(Records drawn from a dataset)
============================================================
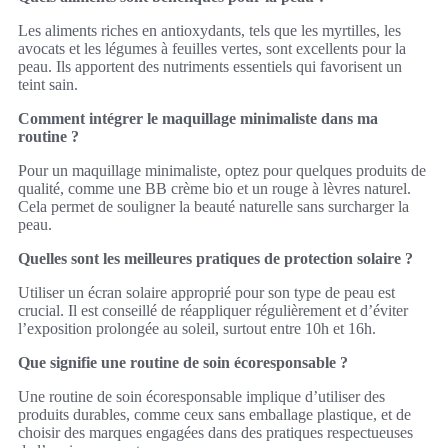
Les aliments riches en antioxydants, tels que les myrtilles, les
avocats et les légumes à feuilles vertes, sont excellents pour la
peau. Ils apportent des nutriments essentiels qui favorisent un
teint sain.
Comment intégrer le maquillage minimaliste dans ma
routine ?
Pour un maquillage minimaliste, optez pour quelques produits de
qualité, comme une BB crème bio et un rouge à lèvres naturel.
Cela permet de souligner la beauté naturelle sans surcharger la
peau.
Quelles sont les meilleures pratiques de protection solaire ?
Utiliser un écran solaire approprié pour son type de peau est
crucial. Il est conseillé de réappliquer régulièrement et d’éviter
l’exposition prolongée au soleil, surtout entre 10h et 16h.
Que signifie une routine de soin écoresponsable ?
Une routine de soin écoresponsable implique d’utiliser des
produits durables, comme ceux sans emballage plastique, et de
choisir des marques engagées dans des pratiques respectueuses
============================================================
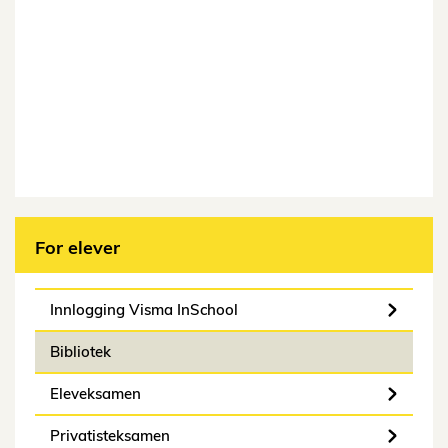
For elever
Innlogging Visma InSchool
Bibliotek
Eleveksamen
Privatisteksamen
============================================================
- _TRY IT_:
Where the string "peau" occurs in the data, return the whole line.

- _SOLUTION TO THE EXERCISE_:
peau. Ils apportent des nutriments essentiels qui favorisent un
peau.
Utiliser un écran solaire approprié pour son type de peau est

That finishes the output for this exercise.